- _Task to carry out_: Your reply should be a single number, the count of lines in the records that contain "dựng".

[Data to use Boundary: Start]

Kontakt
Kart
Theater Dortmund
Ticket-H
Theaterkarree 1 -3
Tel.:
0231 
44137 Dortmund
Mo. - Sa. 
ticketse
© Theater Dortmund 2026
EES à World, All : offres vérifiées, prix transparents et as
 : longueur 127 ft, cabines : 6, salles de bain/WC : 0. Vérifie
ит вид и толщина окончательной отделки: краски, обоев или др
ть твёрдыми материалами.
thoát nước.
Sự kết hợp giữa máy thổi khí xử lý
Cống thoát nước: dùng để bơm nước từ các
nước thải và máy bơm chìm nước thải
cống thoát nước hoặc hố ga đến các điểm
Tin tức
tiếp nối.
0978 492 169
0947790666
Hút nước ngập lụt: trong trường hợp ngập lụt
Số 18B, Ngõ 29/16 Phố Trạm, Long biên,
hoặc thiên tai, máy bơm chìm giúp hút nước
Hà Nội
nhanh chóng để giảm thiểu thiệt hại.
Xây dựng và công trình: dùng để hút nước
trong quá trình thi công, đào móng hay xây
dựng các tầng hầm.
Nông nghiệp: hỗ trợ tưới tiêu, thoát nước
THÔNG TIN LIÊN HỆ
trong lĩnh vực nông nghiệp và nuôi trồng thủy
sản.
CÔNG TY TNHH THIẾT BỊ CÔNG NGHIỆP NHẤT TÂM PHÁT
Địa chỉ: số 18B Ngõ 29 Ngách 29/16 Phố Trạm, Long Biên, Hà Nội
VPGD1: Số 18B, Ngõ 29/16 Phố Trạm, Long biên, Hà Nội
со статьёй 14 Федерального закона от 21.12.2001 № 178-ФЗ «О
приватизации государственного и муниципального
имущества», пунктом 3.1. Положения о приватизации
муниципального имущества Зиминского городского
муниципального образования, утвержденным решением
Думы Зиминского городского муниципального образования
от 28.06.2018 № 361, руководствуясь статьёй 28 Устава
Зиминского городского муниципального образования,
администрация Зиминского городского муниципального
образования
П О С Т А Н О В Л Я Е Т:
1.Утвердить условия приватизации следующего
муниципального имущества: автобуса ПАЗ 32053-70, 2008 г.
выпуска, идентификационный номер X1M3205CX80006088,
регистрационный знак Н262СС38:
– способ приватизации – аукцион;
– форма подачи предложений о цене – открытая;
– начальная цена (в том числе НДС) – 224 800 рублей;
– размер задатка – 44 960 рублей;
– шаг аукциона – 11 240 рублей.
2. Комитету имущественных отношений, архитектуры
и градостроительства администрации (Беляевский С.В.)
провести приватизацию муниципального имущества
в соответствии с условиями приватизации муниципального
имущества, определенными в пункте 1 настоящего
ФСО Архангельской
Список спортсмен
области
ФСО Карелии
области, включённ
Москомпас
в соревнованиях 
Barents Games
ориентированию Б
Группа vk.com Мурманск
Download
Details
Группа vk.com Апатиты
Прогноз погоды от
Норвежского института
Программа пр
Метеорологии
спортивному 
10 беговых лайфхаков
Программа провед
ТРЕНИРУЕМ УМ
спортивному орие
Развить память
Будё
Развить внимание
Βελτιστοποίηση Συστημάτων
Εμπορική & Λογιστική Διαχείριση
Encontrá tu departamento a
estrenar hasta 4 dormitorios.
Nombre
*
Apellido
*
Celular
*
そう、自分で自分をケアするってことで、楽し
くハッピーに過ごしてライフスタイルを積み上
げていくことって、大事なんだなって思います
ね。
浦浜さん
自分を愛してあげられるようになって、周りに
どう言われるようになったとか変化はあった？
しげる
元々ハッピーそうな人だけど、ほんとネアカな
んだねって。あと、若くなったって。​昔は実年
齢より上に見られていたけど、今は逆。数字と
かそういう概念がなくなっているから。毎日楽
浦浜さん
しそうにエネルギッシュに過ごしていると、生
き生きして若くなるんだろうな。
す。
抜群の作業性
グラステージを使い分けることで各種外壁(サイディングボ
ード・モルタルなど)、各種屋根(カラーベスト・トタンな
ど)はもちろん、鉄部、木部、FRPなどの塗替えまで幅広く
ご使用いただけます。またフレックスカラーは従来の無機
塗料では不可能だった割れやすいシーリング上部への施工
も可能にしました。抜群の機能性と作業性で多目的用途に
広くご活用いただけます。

[Data to use Boundary: End]

- _Result of this exercise_: 2